Etude de cas : dissimulation de séropositivité.
Une femme, diagnostiquée positive au VIH lors d’une hospitalisation fin 2007, déclare un homme, avec lequel elle a eu une relation amoureuse à partir du mois d’août 2007 et qui ne lui a pas divulgué sa séropositivité, comme responsable de sa contamination. Elle engage des poursuites judiciaires contre lui en 2011.

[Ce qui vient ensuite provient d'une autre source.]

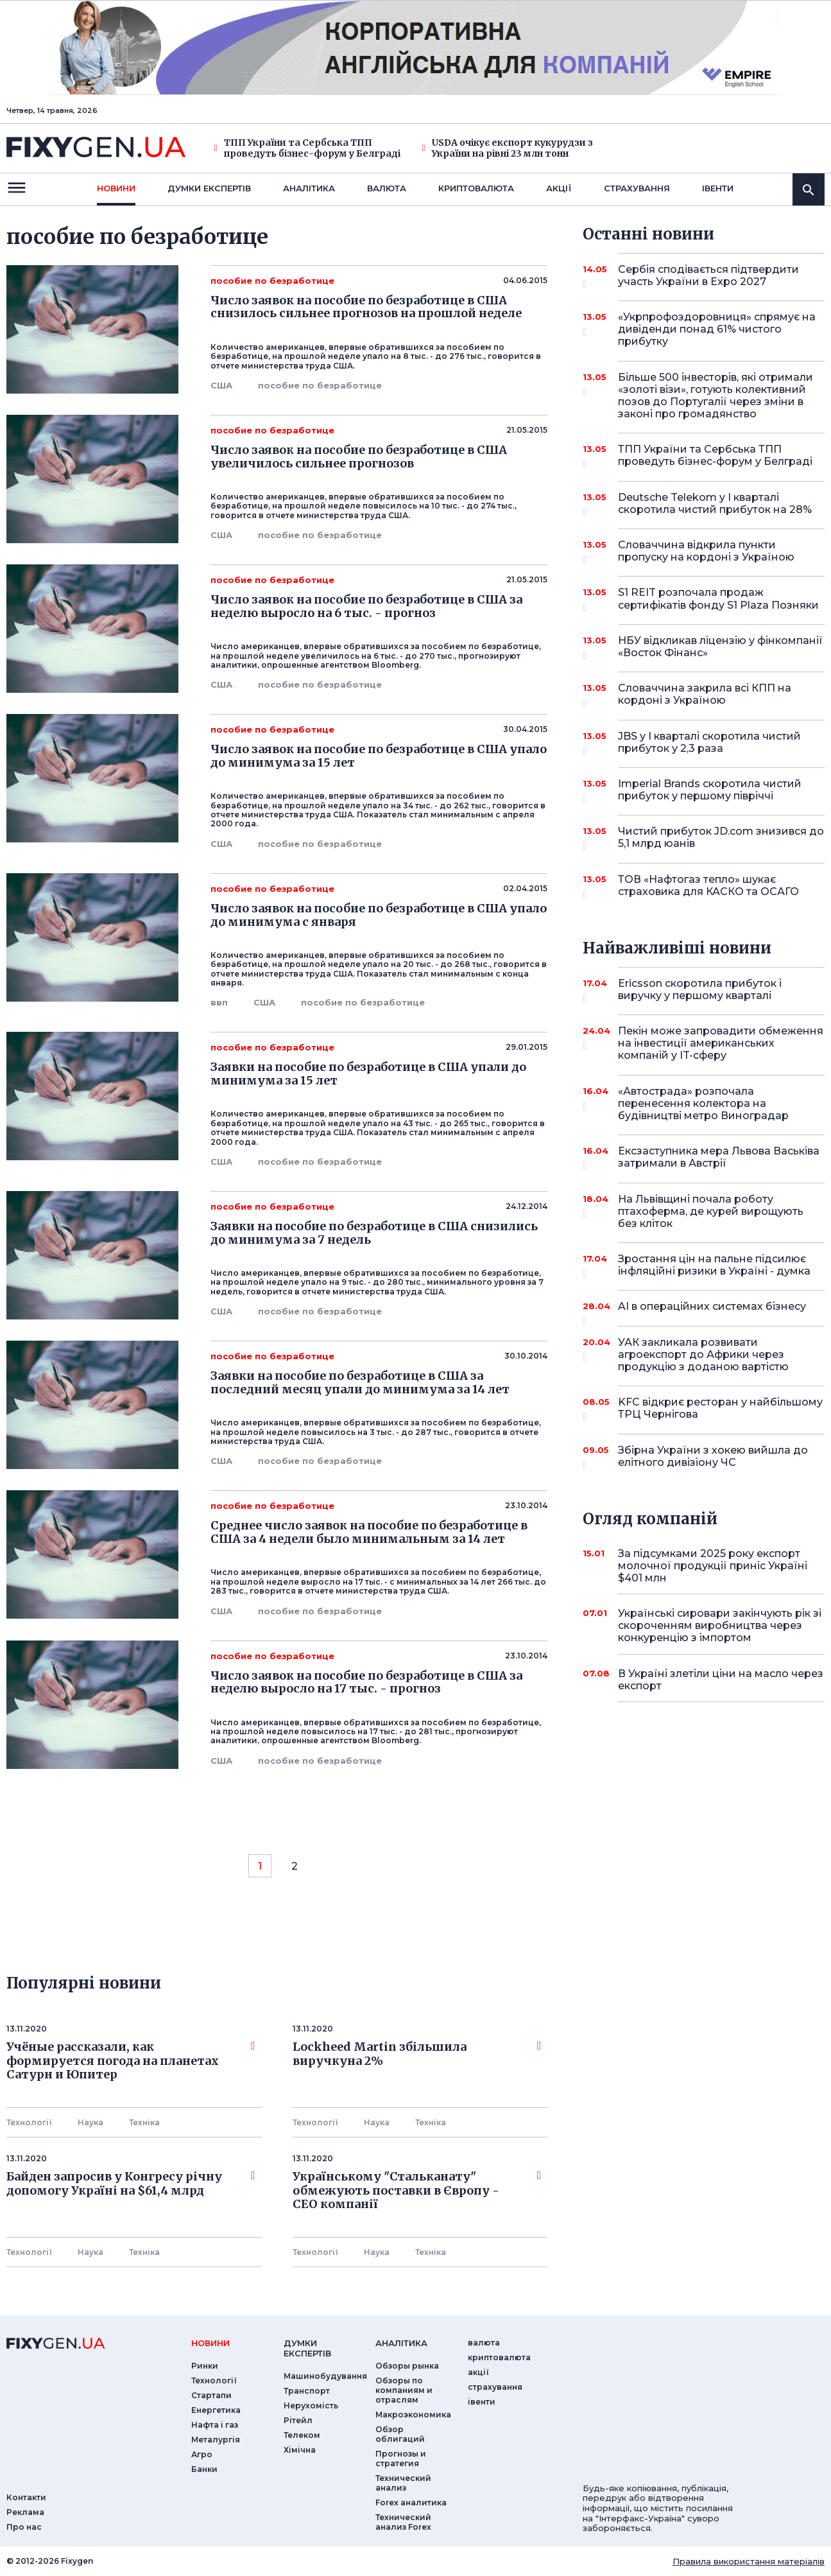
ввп (219, 1002)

Traitement du cas de la dissimulation de séropositivité par la justice
La voie pénale n’était plus accessible à la victime qui a laissé s’écouler du temps avant de déposer une plainte à l’encontre de celui qu’elle rendait responsable de sa contamination. Le Juge pénal a donc constaté la prescription de l’action publique (6 ans à compter de l’infraction pour un délit).
Heureusement pour elle la voie civile lui était encore ouverte puisque l’action en indemnisation du préjudice corporel peut être intentée pendant 10 ans.
La victime a donc assigné son ancien compagnon devant un tribunal de grande instance (Tribunal judiciaire) pour obtenir l’indemnisation de son préjudice de dissimulation de séropositivité.
En janvier 2021, la Cour d’appel d’Aix-en-Provence a jugé que l’ancien compagnon devait indemniser le préjudice corporel de la victime. Cette décision a été motivée par le fait qu’il connaissait sa séropositivité depuis dix ans et n’avait pas utilisé de préservatifs, ce qui constituait une faute d’imprudence selon l’article 1241 du code civil : « chacun est responsable du dommage qu’il a causé non seulement par son fait, mais encore par sa négligence ou par son imprudence » .
En revanche, la Cour d’appel a réduit de 20 % le droit à réparation de la victime. Cette décision a été justifiée par le fait que la victime avait elle-même commis une imprudence en ayant des relations non protégées avec un individu qu’elle ne connaissait que depuis quelques jours, malgré les recommandations du comité de lutte contre le sida en faveur de l’usage du préservatif pour prévenir le VIH.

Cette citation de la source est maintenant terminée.